___ PROVIDED INFORMATION ___

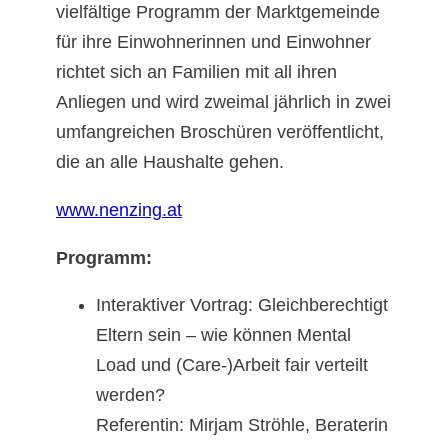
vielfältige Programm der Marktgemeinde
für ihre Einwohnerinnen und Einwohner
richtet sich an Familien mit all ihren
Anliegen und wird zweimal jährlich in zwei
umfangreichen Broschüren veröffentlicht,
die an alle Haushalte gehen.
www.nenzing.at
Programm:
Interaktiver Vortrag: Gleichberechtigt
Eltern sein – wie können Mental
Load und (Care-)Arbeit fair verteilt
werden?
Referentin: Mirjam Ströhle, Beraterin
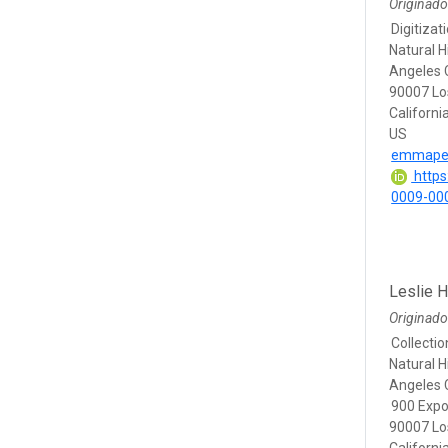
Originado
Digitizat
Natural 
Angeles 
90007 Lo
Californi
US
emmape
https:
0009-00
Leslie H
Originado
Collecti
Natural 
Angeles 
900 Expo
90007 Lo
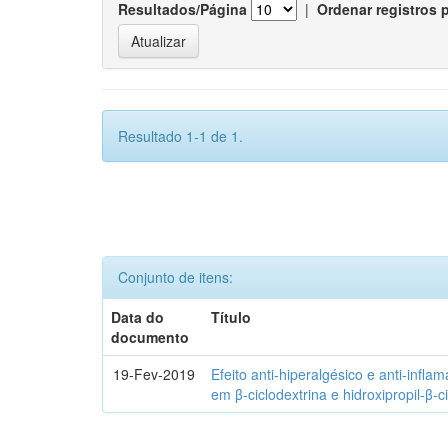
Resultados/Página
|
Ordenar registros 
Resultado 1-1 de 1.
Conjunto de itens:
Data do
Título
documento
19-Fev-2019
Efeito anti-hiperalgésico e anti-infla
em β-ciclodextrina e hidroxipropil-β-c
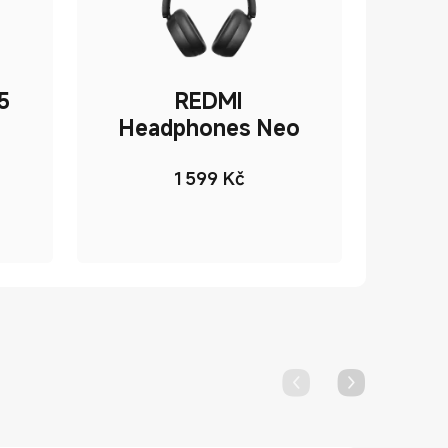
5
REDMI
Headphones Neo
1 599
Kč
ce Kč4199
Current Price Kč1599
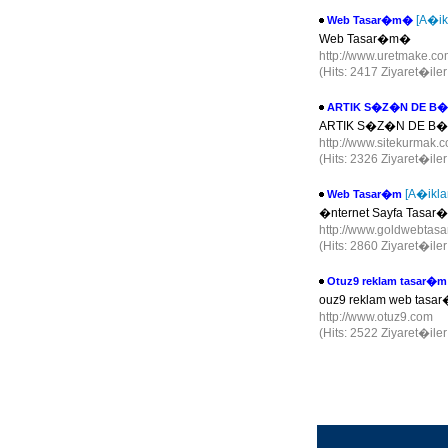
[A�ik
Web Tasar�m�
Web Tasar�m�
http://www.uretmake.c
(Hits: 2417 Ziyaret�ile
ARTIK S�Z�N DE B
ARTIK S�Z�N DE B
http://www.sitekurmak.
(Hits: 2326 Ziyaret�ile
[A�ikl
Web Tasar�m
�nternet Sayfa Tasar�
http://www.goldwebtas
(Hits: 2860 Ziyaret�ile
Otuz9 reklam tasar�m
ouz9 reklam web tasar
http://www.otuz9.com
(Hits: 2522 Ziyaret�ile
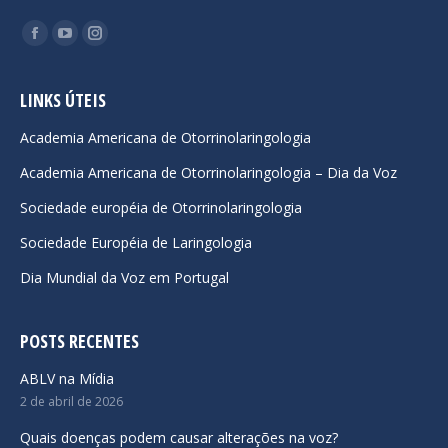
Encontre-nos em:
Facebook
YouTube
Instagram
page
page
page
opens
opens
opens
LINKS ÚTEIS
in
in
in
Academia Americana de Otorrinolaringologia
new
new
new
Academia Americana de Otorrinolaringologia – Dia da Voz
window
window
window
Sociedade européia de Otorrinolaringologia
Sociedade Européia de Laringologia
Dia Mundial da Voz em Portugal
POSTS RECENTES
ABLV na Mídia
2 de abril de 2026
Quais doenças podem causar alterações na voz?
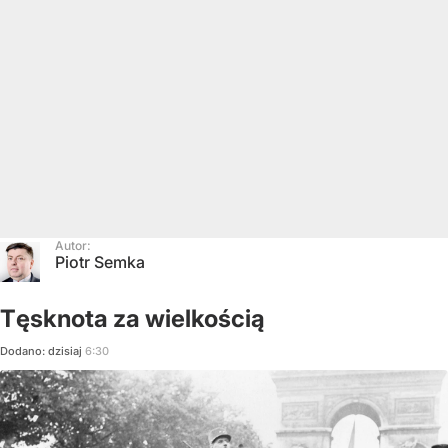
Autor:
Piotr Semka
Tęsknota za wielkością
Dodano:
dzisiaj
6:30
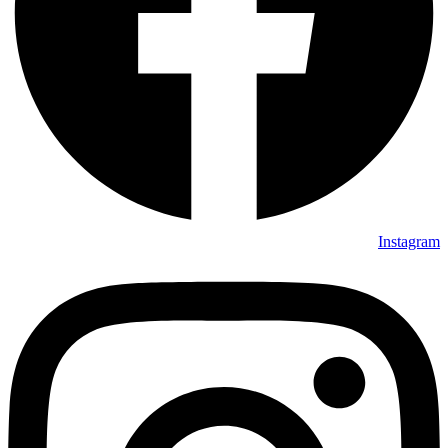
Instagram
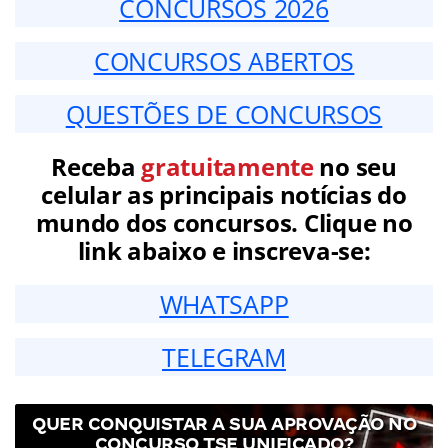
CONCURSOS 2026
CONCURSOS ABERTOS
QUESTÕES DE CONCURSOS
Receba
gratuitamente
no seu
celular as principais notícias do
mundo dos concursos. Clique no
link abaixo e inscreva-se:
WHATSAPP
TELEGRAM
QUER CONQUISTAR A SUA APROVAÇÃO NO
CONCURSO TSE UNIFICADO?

___

- _TASK REQUIREMENTS_
Pictures are to be excluded; the records themselves are to be reproduced exactly.

- _REPLY_
vielfältige Programm der Marktgemeinde
für ihre Einwohnerinnen und Einwohner
richtet sich an Familien mit all ihren
Anliegen und wird zweimal jährlich in zwei
umfangreichen Broschüren veröffentlicht,
die an alle Haushalte gehen.
www.nenzing.at
Programm:
Interaktiver Vortrag: Gleichberechtigt
Eltern sein – wie können Mental
Load und (Care-)Arbeit fair verteilt
werden?
Referentin: Mirjam Ströhle, Beraterin
Originado
Digitizat
Natural 
Angeles 
90007 Lo
Californi
US
emmape
https:
0009-00
Leslie H
Originado
Collecti
Natural 
Angeles 
900 Expo
90007 Lo
Resultados/Página
|
Ordenar registros 
Resultado 1-1 de 1.
Conjunto de itens:
Data do
Título
documento
19-Fev-2019
Efeito anti-hiperalgésico e anti-infla
em β-ciclodextrina e hidroxipropil-β-c
5
REDMI
Headphones Neo
1 599
Kč
ce Kč4199
Current Price Kč1599
[A�ik
Web Tasar�m�
Web Tasar�m�
http://www.uretmake.c
(Hits: 2417 Ziyaret�ile
ARTIK S�Z�N DE B
ARTIK S�Z�N DE B
http://www.sitekurmak.
(Hits: 2326 Ziyaret�ile
[A�ikl
Web Tasar�m
�nternet Sayfa Tasar�
http://www.goldwebtas
(Hits: 2860 Ziyaret�ile
Otuz9 reklam tasar�m
ouz9 reklam web tasar
http://www.otuz9.com
(Hits: 2522 Ziyaret�ile
Encontre-nos em:
Facebook
YouTube
Instagram
page
page
page
opens
opens
opens
LINKS ÚTEIS
in
in
in
Academia Americana de Otorrinolaringologia
new
new
new
Academia Americana de Otorrinolaringologia – Dia da Voz
window
window
window
Sociedade européia de Otorrinolaringologia
Sociedade Européia de Laringologia
Dia Mundial da Voz em Portugal
POSTS RECENTES
ABLV na Mídia
2 de abril de 2026
Quais doenças podem causar alterações na voz?
Autor:
Piotr Semka
Tęsknota za wielkością
Dodano:
dzisiaj
6:30
Instagram
CONCURSOS 2026
CONCURSOS ABERTOS
QUESTÕES DE CONCURSOS
Receba
gratuitamente
no seu
celular as principais notícias do
mundo dos concursos. Clique no
link abaixo e inscreva-se:
WHATSAPP
TELEGRAM
QUER CONQUISTAR A SUA APROVAÇÃO NO
CONCURSO TSE UNIFICADO?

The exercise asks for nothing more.